New chip-and-PIN cards require you to punch in numeric codes rather than sign your name. The problem with this emerging technology, according to Martin Brampton? Keeping track of all those PINs.

The banks have started to send me chip-and-PIN cards along with colour brochures explaining how wonderful this new technology will be, and how it will not cause me any difficulties at all. Am I alone in worrying that the reality may not be so rosy?

Like everybody else, I have a bank card that is used to get cash from a hole in the wall. To do that, I have long had to remember a PIN and to try to keep the card safe. But I also have a number of credit cards. Usually, I have taken the PIN notifications for credit cards and thrown them away unopened.

Now I know that psychologists assure us there is no practical limit on how much we can remember, so it is not that putting another number in my memory will simply force another one out. But I do know from experience that when I don't use a password or PIN for a while, I simply forget it. Or, just as bad, I fail to remember which of several it might be. And most PIN-based systems allow a limited number of tries before preventing you from logging in.

In fact, I can remember the PIN for a credit card that I no longer have. What use is that, you may ask? Well, it stuck in my mind because I thought it was the year in which Columbus discovered America. That is the kind of thing you are supposed to use to help remember numbers. It can easily backfire, though. I am not confident that I really know when Columbus discovered America, so if I forgot the number and attempted to look in a history book, the answer might not be my PIN.

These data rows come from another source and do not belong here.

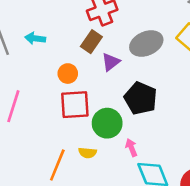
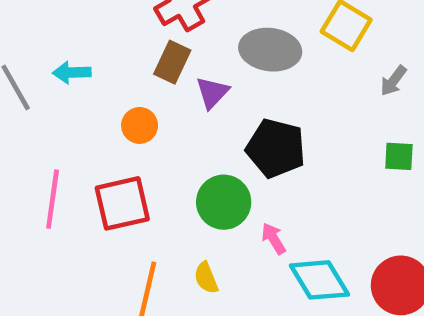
gray ellipse: (146, 44) -> (270, 50), turned 40
red square: (75, 105) -> (122, 203), moved
yellow semicircle: (88, 153) -> (206, 278), moved, turned 72

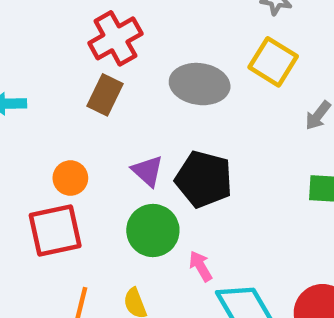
purple triangle: (212, 93) -> (147, 171), moved, turned -32
orange circle: (140, 125) -> (70, 178), moved

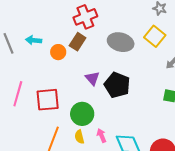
orange circle: (70, 178) -> (58, 52), moved
green circle: (153, 230) -> (82, 114), moved
pink arrow: (201, 266) -> (101, 136), moved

One thing the banks offer to make life easier is the ability to change PINs. Well, they make it a bit easier. It may involve a certain amount of travelling around, as some banks stipulate that you can only change a PIN at a branch of the bank, not through just any old cash machine.

Being a modern man, I naturally rely on internet banking. It works so well that I have never visited a branch of my current bank and have only telephoned a couple of times in five years. Everything else has been done through the internet.

Since my excellent internet bank has only a few branches, it will be something of an expedition to find one. And I will have to better organised than usual, if I am to arrive at the machine armed with all the relevant cards and their various PINs.

Still, if I persevere, in time I can have every card set with the same PIN. Of course, there are still the PINs for my mobile phone and some of the online services I use. Well, maybe I could get them all into line eventually.

A new worry occurs to me, then. If I have everything secured by a single PIN, how will I fare if a malicious person finds out that number? The banks assure me that the keypads I will have to use for chip-and-PIN cards are designed so that nobody else can see what I am keying. Published pictures look rather less reassuring and I remember stories about thieves who have installed miniature video cameras on cash machines.

I suppose if there is a danger that somebody knows my PIN, then all the cards could be cancelled. Will I be able to remember all the things the PIN applies to, though? If things go wrong, one the first things the banks ask is whether anyone knows my PIN. What will I say if I am not sure?

Maybe I am poorly organised and everybody else will manage these PINs without difficulty. One thing that makes me doubt that is the way people use the ever-popular PDA. The single most common PDA application is one that stores a selection of PINs, usually in plain text with no password protection - hardly the perfect solution to the problem.